I have a Tobit model of the form: \begin{align} Y^*_i &= X_i\beta + \epsilon_i \\ Y_i &= \max(Y^*_i,0). \end{align}
The regressors are one continuous variable and 30 factors (modelling seasonal effects during the day). In my sample there are among $3116$ observations $194$ left-censored and $2922$ uncensored.
I tried the R packages AER
and censReg
. With tobit()
in AER
I get an error message:
Error in solve.default(L %*% V %*% t(L)) :
Lapack routine dgesv: system is exactly singular: U[2,2] = 0
Thus a first question: do I have too many factors?

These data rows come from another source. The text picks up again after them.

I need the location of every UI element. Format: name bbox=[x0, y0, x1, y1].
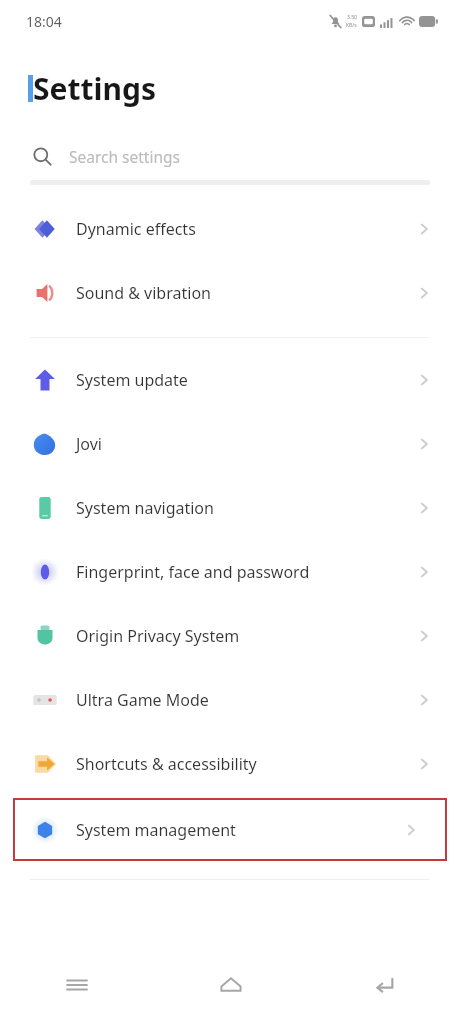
staticText: KB/s bbox=[346, 22, 357, 29]
button[interactable]: Search settings bbox=[0, 141, 460, 171]
staticText: System management bbox=[76, 819, 403, 841]
button[interactable]: Ultra Game Mode bbox=[0, 678, 460, 722]
staticText: 18:04 bbox=[26, 12, 62, 31]
staticText: Origin Privacy System bbox=[76, 625, 416, 647]
button[interactable]: Fingerprint, face and password bbox=[0, 550, 460, 594]
staticText: Settings bbox=[33, 68, 156, 109]
staticText: Shortcuts & accessibility bbox=[76, 753, 416, 775]
button[interactable]: System management bbox=[13, 798, 447, 861]
button[interactable]: Recent apps bbox=[0, 946, 154, 1024]
staticText: Search settings bbox=[69, 146, 180, 167]
button[interactable]: Home bbox=[154, 946, 307, 1024]
staticText: System update bbox=[76, 369, 416, 391]
button[interactable]: Jovi bbox=[0, 422, 460, 466]
button[interactable]: Sound & vibration bbox=[0, 271, 460, 315]
staticText: Ultra Game Mode bbox=[76, 689, 416, 711]
staticText: Dynamic effects bbox=[76, 218, 416, 240]
staticText: Jovi bbox=[76, 433, 416, 455]
button[interactable]: Origin Privacy System bbox=[0, 614, 460, 658]
staticText: 3.50 bbox=[347, 14, 357, 21]
staticText: Fingerprint, face and password bbox=[76, 561, 416, 583]
button[interactable]: Back bbox=[307, 946, 460, 1024]
staticText: Sound & vibration bbox=[76, 282, 416, 304]
button[interactable]: Dynamic effects bbox=[0, 207, 460, 251]
button[interactable]: Shortcuts & accessibility bbox=[0, 742, 460, 786]
button[interactable]: System navigation bbox=[0, 486, 460, 530]
button[interactable]: System update bbox=[0, 358, 460, 402]
staticText: System navigation bbox=[76, 497, 416, 519]
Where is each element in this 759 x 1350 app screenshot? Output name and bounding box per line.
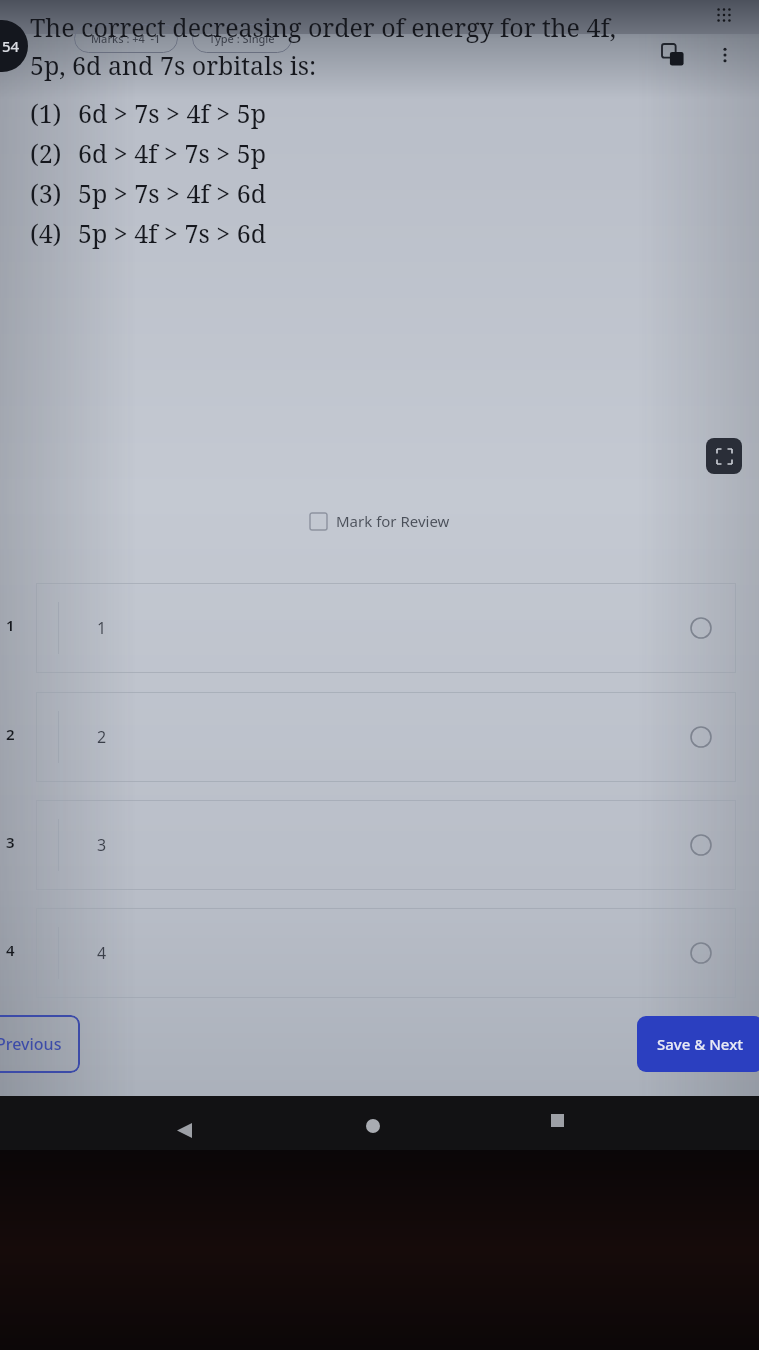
staticText: Type : Single — [209, 31, 275, 46]
staticText: Save & Next — [657, 1034, 744, 1054]
button[interactable]: Marks : +4 -1 — [74, 24, 178, 53]
staticText: 3 — [6, 832, 15, 852]
button[interactable]: More options — [705, 35, 745, 75]
button[interactable]: 1 — [36, 583, 736, 673]
staticText: Marks : +4 -1 — [91, 31, 161, 46]
staticText: (1) — [30, 96, 62, 130]
button[interactable]: Home — [351, 1104, 395, 1148]
button[interactable]: 54 — [0, 20, 28, 72]
staticText: 1 — [6, 615, 15, 635]
staticText: 3 — [97, 834, 107, 856]
button[interactable]: Recent apps — [535, 1098, 579, 1142]
staticText: 5p, 6d and 7s orbitals is: — [30, 48, 317, 82]
staticText: (3) — [30, 176, 62, 210]
staticText: 2 — [97, 726, 107, 748]
button[interactable]: 3 — [36, 800, 736, 890]
staticText: 6d > 4f > 7s > 5p — [78, 136, 267, 170]
staticText: 2 — [6, 724, 15, 744]
staticText: 5p > 4f > 7s > 6d — [78, 216, 267, 250]
button[interactable]: Apps — [711, 2, 737, 28]
button[interactable]: Save & Next — [637, 1016, 759, 1072]
staticText: (4) — [30, 216, 62, 250]
staticText: Mark for Review — [336, 511, 450, 531]
staticText: Previous — [0, 1033, 62, 1055]
button[interactable]: Translate — [653, 35, 693, 75]
button[interactable]: Previous — [0, 1015, 80, 1073]
button[interactable]: 2 — [36, 692, 736, 782]
staticText: 1 — [97, 617, 107, 639]
button[interactable]: Type : Single — [192, 24, 292, 53]
staticText: 5p > 7s > 4f > 6d — [78, 176, 267, 210]
staticText: 4 — [97, 942, 107, 964]
staticText: The correct decreasing order of energy f… — [30, 10, 616, 44]
staticText: (2) — [30, 136, 62, 170]
staticText: 6d > 7s > 4f > 5p — [78, 96, 267, 130]
staticText: 4 — [6, 940, 15, 960]
button[interactable]: Back — [162, 1108, 206, 1152]
button[interactable]: Mark for Review — [310, 511, 450, 531]
button[interactable]: Fullscreen — [706, 438, 742, 474]
button[interactable]: 4 — [36, 908, 736, 998]
staticText: 54 — [2, 36, 20, 56]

However AER
has a predict function. Given the data $Y_i$ (non-negative) I would like to make a prediction of the censored data - $E[Y|Y>0,X_i]$ - is this what the predict function of AER
gives me?
How can I predict in the package censReg
?
EDIT 1) as Achim Zeileis said, there is a data problem with my factors, they are 0 or NAN too often and the tobit
algorithm cannot find a solution. I have to fix the data.
EDIT 2) Please look at the following example:
library(AER)
N = 10
f = rep(c("s1","s2","s3","s4","s5","s6","s7","s8"),N)
fcoeff = rep(c(-1,-2,-3,-4,-3,-5,-10,-5),N)
set.seed(100)
x = rnorm(8*N)+1
beta = 5
epsilon = rnorm(8*N,sd = sqrt(1/5))
y.star = x*beta+fcoeff+epsilon ## latent response
y = y.star
y[y<0] <- 0 ## censored response
fit <- tobit(y~0+x+f)
summary(fit)
coef(fit) # very satisfying estimates
my.range = range(y, y.star, predict(fit))
plot(y, ylim=my.range)
lines(predict(fit), col="red")
lines(y.star, col="blue")
As Achim Zeileis writes predict()
predicts $Y^*$ but how can we predict $Y$ efficiently and in an unbiased fashion?